Scan the entries below. Report each line where the string "NOSALTRES" occurs.
Records supplied Block Start
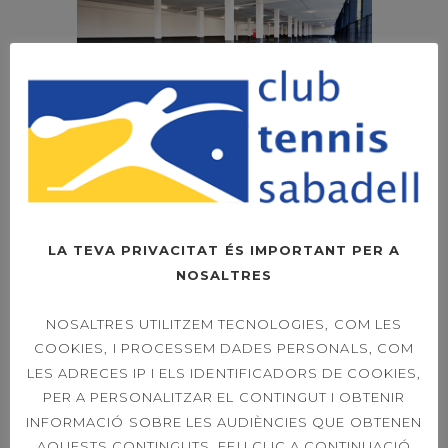
LA TEVA PRIVACITAT ÉS IMPORTANT PER A
NOSALTRES
NOSALTRES UTILITZEM TECNOLOGIES, COM LES
COOKIES, I PROCESSEM DADES PERSONALS, COM
LES ADRECES IP I ELS IDENTIFICADORS DE COOKIES,
PER A PERSONALITZAR EL CONTINGUT I OBTENIR
INFORMACIÓ SOBRE LES AUDIÈNCIES QUE OBTENEN
AQUESTS CONTINGUTS. FEU CLIC A CONTINUACIÓ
Records supplied Block End
Response area>
NOSALTRES
NOSALTRES UTILITZEM TECNOLOGIES, COM LES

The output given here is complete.